Task objective
Character for character, give back every line below.

Page-level text extractions
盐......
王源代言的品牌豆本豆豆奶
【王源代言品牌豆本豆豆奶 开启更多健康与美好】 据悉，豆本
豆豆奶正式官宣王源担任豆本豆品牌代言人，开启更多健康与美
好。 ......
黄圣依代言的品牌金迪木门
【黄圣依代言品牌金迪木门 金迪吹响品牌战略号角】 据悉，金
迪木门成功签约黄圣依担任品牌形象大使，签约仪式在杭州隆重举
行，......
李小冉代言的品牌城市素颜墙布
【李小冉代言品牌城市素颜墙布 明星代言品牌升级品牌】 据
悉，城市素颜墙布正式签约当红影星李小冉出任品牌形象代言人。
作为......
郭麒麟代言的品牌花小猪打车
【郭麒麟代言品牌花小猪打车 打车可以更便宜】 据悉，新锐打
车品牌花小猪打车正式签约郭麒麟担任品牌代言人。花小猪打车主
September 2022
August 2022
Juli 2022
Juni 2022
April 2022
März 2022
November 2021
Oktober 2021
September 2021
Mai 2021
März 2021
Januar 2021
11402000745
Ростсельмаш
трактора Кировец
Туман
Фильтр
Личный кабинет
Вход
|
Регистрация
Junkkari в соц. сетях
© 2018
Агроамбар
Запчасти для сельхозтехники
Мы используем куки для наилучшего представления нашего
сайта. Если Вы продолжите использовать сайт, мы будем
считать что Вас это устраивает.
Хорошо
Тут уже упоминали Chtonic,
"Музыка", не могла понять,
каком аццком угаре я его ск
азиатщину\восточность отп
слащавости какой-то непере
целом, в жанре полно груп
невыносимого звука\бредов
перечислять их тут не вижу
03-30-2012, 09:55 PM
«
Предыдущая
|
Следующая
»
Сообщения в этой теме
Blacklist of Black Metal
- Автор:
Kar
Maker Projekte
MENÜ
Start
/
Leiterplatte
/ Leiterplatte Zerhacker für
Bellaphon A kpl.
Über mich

Exercise result
盐......
王源代言的品牌豆本豆豆奶
【王源代言品牌豆本豆豆奶 开启更多健康与美好】 据悉，豆本
豆豆奶正式官宣王源担任豆本豆品牌代言人，开启更多健康与美
好。 ......
黄圣依代言的品牌金迪木门
【黄圣依代言品牌金迪木门 金迪吹响品牌战略号角】 据悉，金
迪木门成功签约黄圣依担任品牌形象大使，签约仪式在杭州隆重举
行，......
李小冉代言的品牌城市素颜墙布
【李小冉代言品牌城市素颜墙布 明星代言品牌升级品牌】 据
悉，城市素颜墙布正式签约当红影星李小冉出任品牌形象代言人。
作为......
郭麒麟代言的品牌花小猪打车
【郭麒麟代言品牌花小猪打车 打车可以更便宜】 据悉，新锐打
车品牌花小猪打车正式签约郭麒麟担任品牌代言人。花小猪打车主
September 2022
August 2022
Juli 2022
Juni 2022
April 2022
März 2022
November 2021
Oktober 2021
September 2021
Mai 2021
März 2021
Januar 2021
11402000745
Ростсельмаш
трактора Кировец
Туман
Фильтр
Личный кабинет
Вход
|
Регистрация
Junkkari в соц. сетях
© 2018
Агроамбар
Запчасти для сельхозтехники
Мы используем куки для наилучшего представления нашего
сайта. Если Вы продолжите использовать сайт, мы будем
считать что Вас это устраивает.
Хорошо
Тут уже упоминали Chtonic,
"Музыка", не могла понять,
каком аццком угаре я его ск
азиатщину\восточность отп
слащавости какой-то непере
целом, в жанре полно груп
невыносимого звука\бредов
перечислять их тут не вижу
03-30-2012, 09:55 PM
«
Предыдущая
|
Следующая
»
Сообщения в этой теме
Blacklist of Black Metal
- Автор:
Kar
Maker Projekte
MENÜ
Start
/
Leiterplatte
/ Leiterplatte Zerhacker für
Bellaphon A kpl.
Über mich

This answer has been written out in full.